Over the summer I picked up an old project I had started a year ago: a realtime beat tracking app. The analysis process is built from scratch (except the audio driver and FFT libraries) in Rust. It listens to live audio and predicts the current tempo and beat phase which can then be used as a transport source for lighting and visuals.
The pipeline consists of a couple of steps. First, the FFT is taken of the audio signal with multiple bin sizes to capture bass with good frequency precision and preserve the strong transients of highs. The bins are then logarithmically compressed and summed, plus a few extra steps to produce an overall energy and onset signal. This signal is then autocorrelated with different intervals to find the repetition period - the tempo. The guessed tempo is then used to find the maximum transient position in the recent history to get the beat phase.

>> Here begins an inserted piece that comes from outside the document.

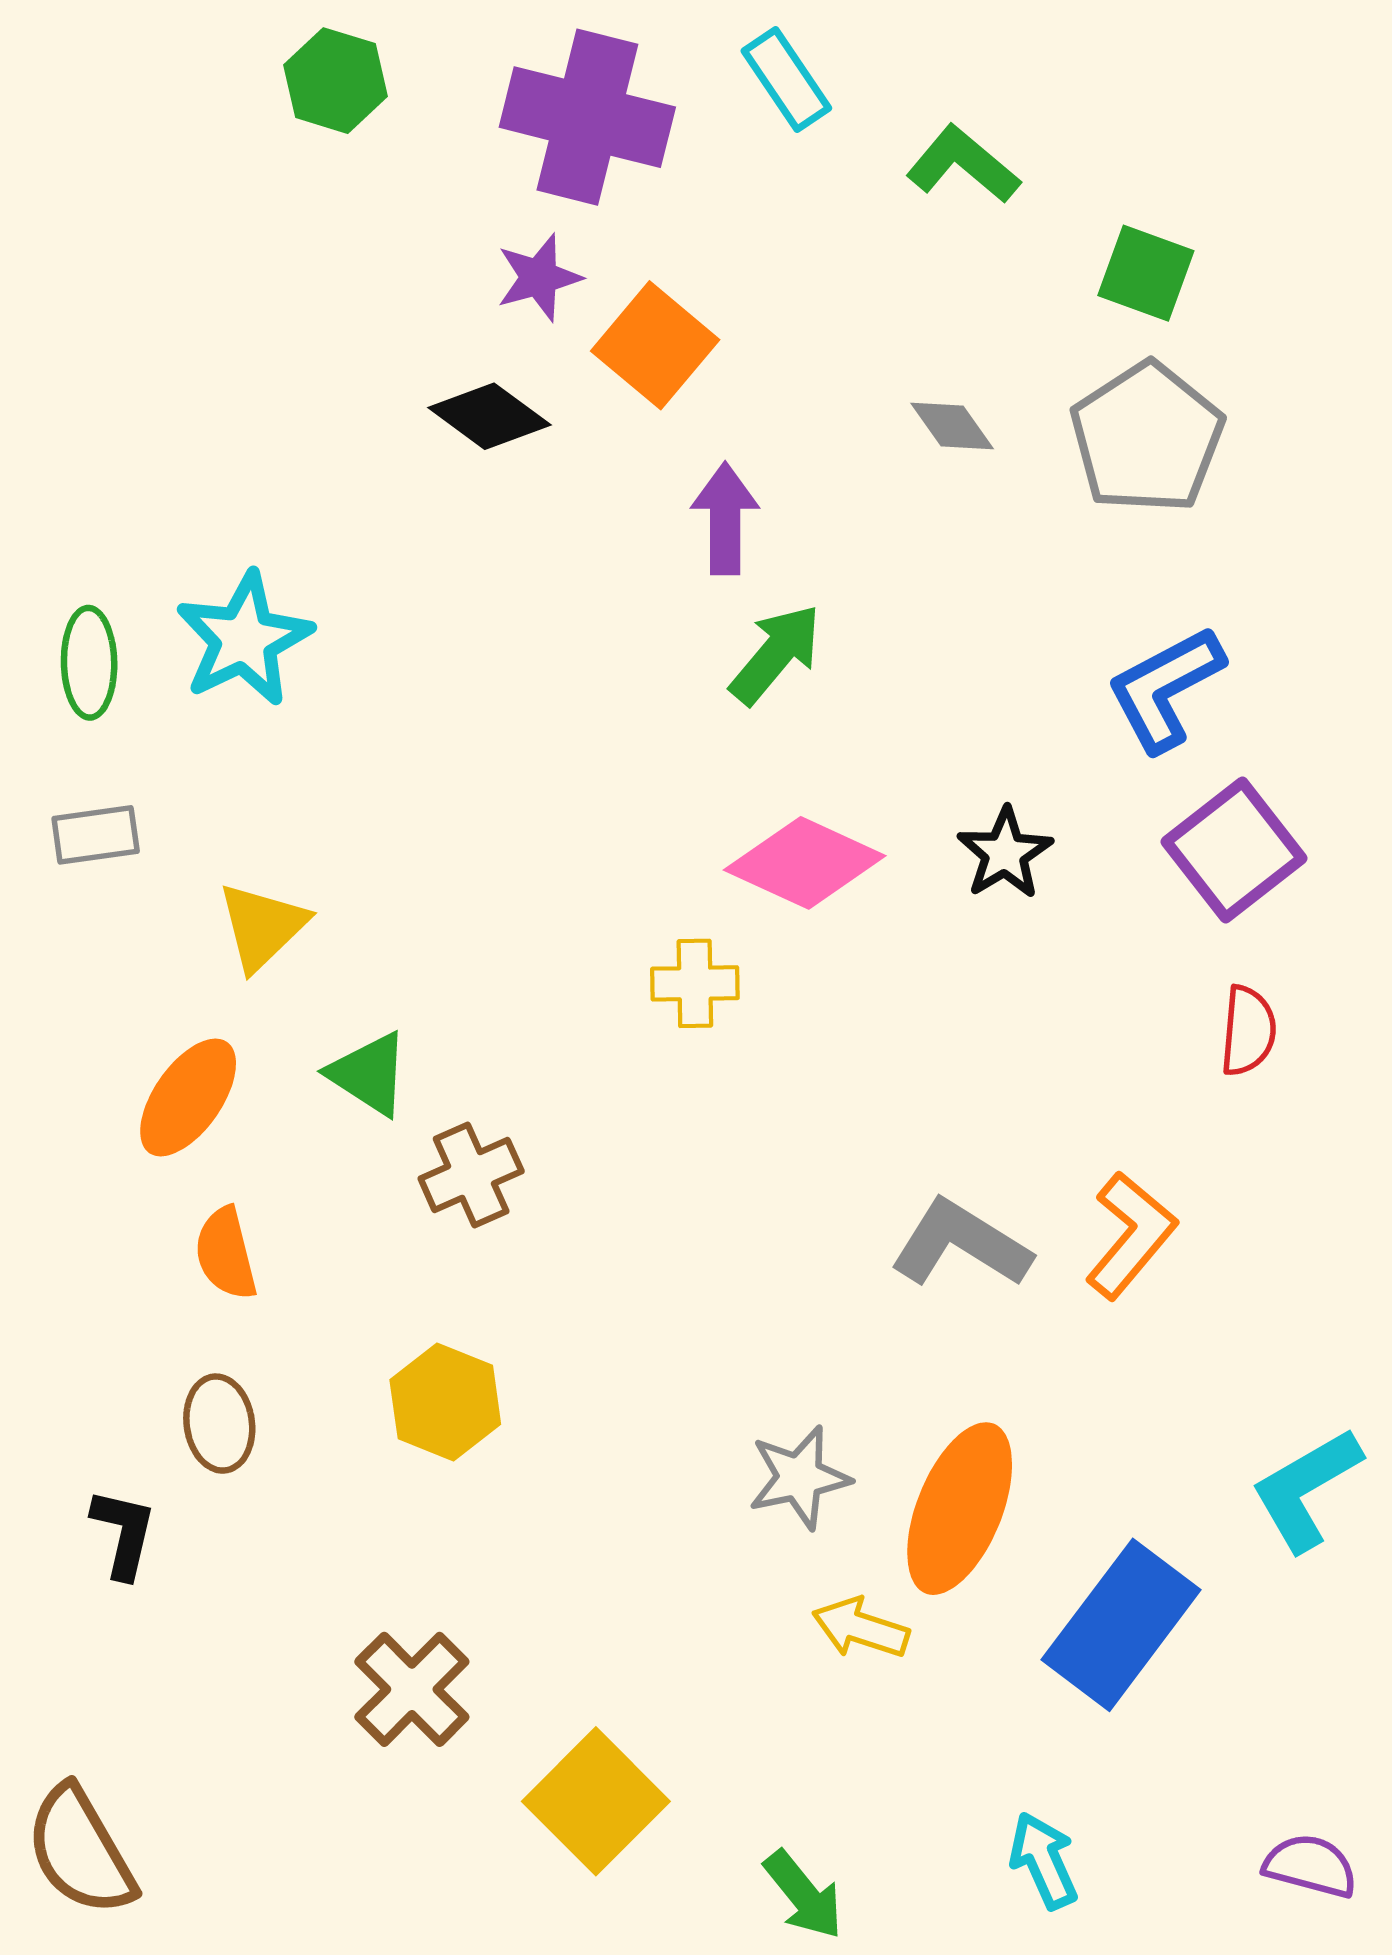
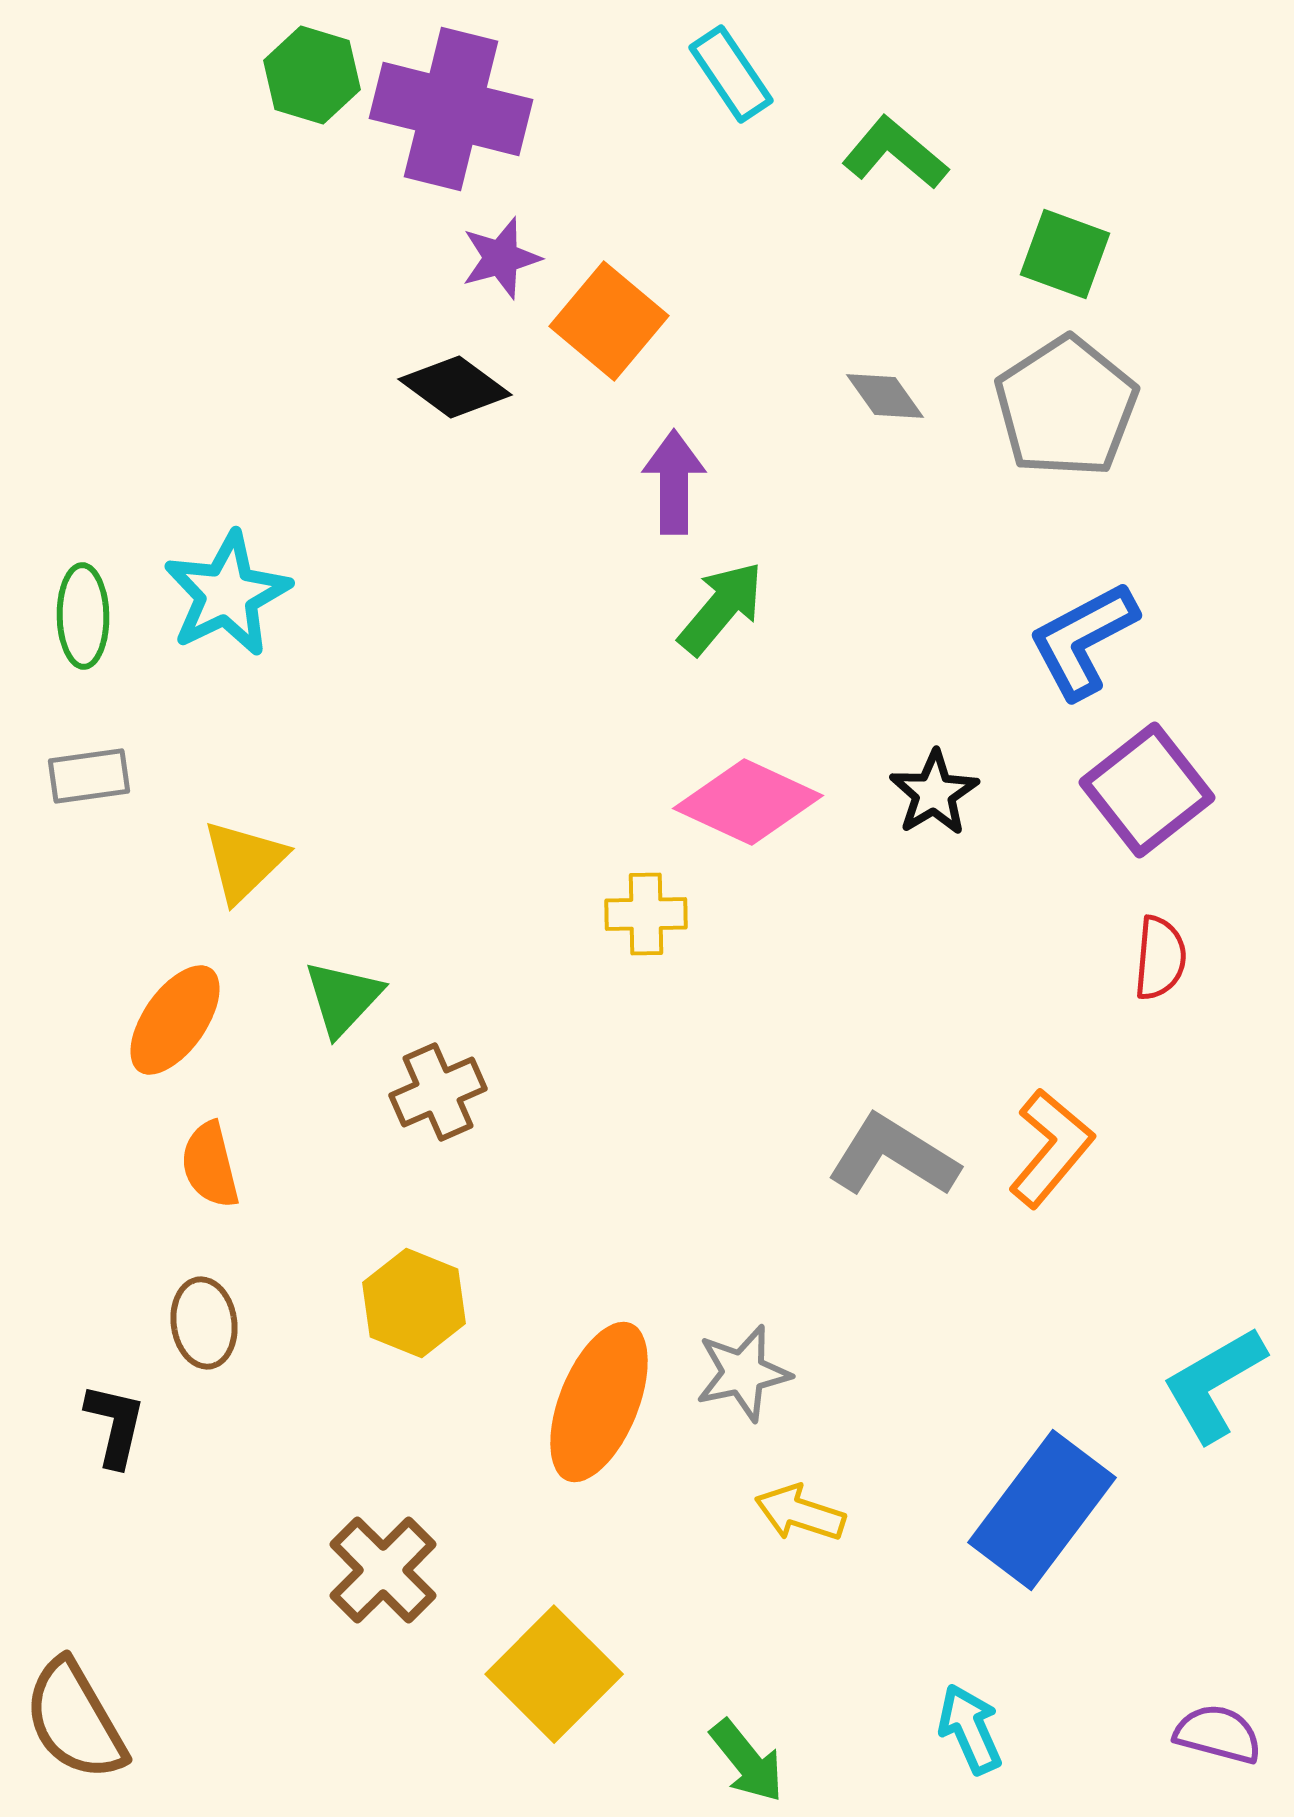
purple cross: (587, 117) -> (451, 109), moved
green triangle: (369, 1074) -> (343, 998), turned 40
orange ellipse: (960, 1509) -> (599, 1402), moved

While not production ready, I have used it a few times when running lights for other people. I plan to eventually publish it as a product, but before that I would like to add an optimisation process that tunes the pile of magic numbers in the analysis chain. I am guessing that different genres of music and input sources (mics, line-in, etc) have fairly different optimal settings.
There's also some work to do to make it as intuitive and non-intrusive as possible. Since it's supposed to replace manual tempo tapping, to provide any advantage it needs to be similarly reliable while still requiring less brain power to use.
The app showing from top to bottom: spectrogram, tempo probability distribution, zoomed probability, beat phase tracking.